The Wakedead Gathering - _The Gate and the Key_
(I, Voidhanger Records, 2013)
by: Chaim Drishner (8 out of 10)
Could I, Voidhanger Records be the best underground metal label currently in existence? Look at this (sub-)label's discography; except for maybe a couple of glitches, nothing but the highest quality in extreme music offered time and again by this obscure, exquisite Italian establishment. It spread its dark canopy, under which it had been gathering the finest musical entities out there, each in its own field of expertise, and has enabled them to speak in a variety of sordid tongues, spawning the creme de la creme in funeral doom, black metal, old-school death metal, neoclassical and experimental music; musical expressions that more often than not exhibit a twisted 'something'; there's always an added value to any release adorned by the I, Voidhanger logo. Always.

_The Gate and the Key_ is proof to the above stated assertions. You see, I, Voidhanger has been releasing a few of those -- knee-jerk dubbed as -- 'old-school' death metal albums over the last few years. Serpent Obscene, Aevangelist, Nar Mattaru, Howls of Ebb, and The Wakedead Gathering's previous effort, the _Dark Circles_ EP, have all revealed and introduced some advanced, sharpened qualities foreign to the usual death metal routine; facets we probably didn't realize death metal even owned. It was as if a beast was awakened from a long slumber more self-conscious to its follies and disadvantages, and has decided to re-invent itself as an all the more so uglier, grotesque, extreme and ironically also more sophisticated a monster, incorporating a sort of stargazing transcendental quality to its earth-bound, subterranean existence, but still sounding as raw and as brutish as possible.

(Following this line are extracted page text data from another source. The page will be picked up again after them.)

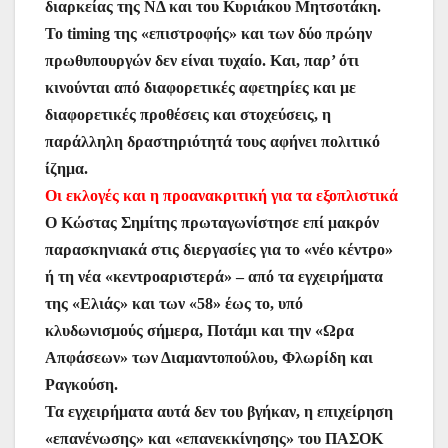
διαρκείας της ΝΔ και του Κυριάκου Μητσοτάκη.
Το timing της «επιστροφής» και των δύο πρώην
πρωθυπουργών δεν είναι τυχαίο. Και, παρ’ ότι
κινούνται από διαφορετικές αφετηρίες και με
διαφορετικές προθέσεις και στοχεύσεις, η
παράλληλη δραστηριότητά τους αφήνει πολιτικό
ίζημα.
Οι εκλογές και η προανακριτική για τα εξοπλιστικά
Ο Κώστας Σημίτης πρωταγωνίστησε επί μακρόν
παρασκηνιακά στις διεργασίες για το «νέο κέντρο»
ή τη νέα «κεντροαριστερά» – από τα εγχειρήματα
της «Ελιάς» και των «58» έως το, υπό
κλυδωνισμούς σήμερα, Ποτάμι και την «Ωρα
Απφάσεων» των Διαμαντοπούλου, Φλωρίδη και
Ραγκούση.
Τα εγχειρήματα αυτά δεν του βγήκαν, η επιχείρηση
«επανένωσης» και «επανεκκίνησης» του ΠΑΣΟΚ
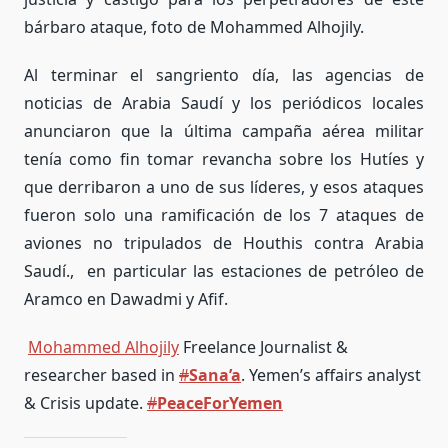
bárbaro ataque, foto de Mohammed Alhojily.
Al terminar el sangriento día, las agencias de
noticias de Arabia Saudí y los periódicos locales
anunciaron que la última campaña aérea militar
tenía como fin tomar revancha sobre los
Hutíes y
que derribaron a uno de sus líderes, y esos ataques
fueron solo una ramificación de los 7 ataques de
aviones no tripulados de Houthis contra Arabia
Saudí., en particular las estaciones de petróleo de
Aramco en Dawadmi y Afif.
Mohammed Alhojily
Freelance Journalist &
researcher based in
#
Sana’a
. Yemen’s affairs analyst
& Crisis update.
#
PeaceForYemen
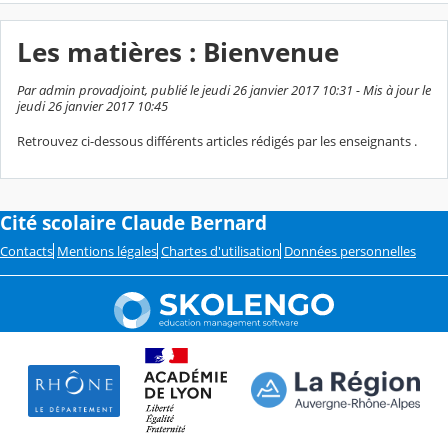
Les matières : Bienvenue
Par admin provadjoint, publié le jeudi 26 janvier 2017 10:31 - Mis à jour le
jeudi 26 janvier 2017 10:45
Retrouvez ci-dessous différents articles rédigés par les enseignants .
Cité scolaire Claude Bernard
Contacts
Mentions légales
Chartes d'utilisation
Données personnelles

Just think for a moment about this American one-man band's name: The Wakedead Gathering. Instead of using the word "undead", which is a very common and uninspired term in metal music's book of nomenclature, the chosen word was "wakedead"; a mere synonym, but one that's rarely been used in the metal context and sounds like something more mysterious and ominous than the usual cliché. This inconsequential example showcases the slightly different musical thinking attributed to bands signed to I, Voidhanger; they always, always possess that little extra something that makes a noticeable difference, distancing themselves from the herd, the albums under the sleeves of which cause an impact to a greater extent than what their peers are capable of. With this innate singularity comes also the importance these albums possess in terms of musical endeavors scrutinized through the prism of metal music's history.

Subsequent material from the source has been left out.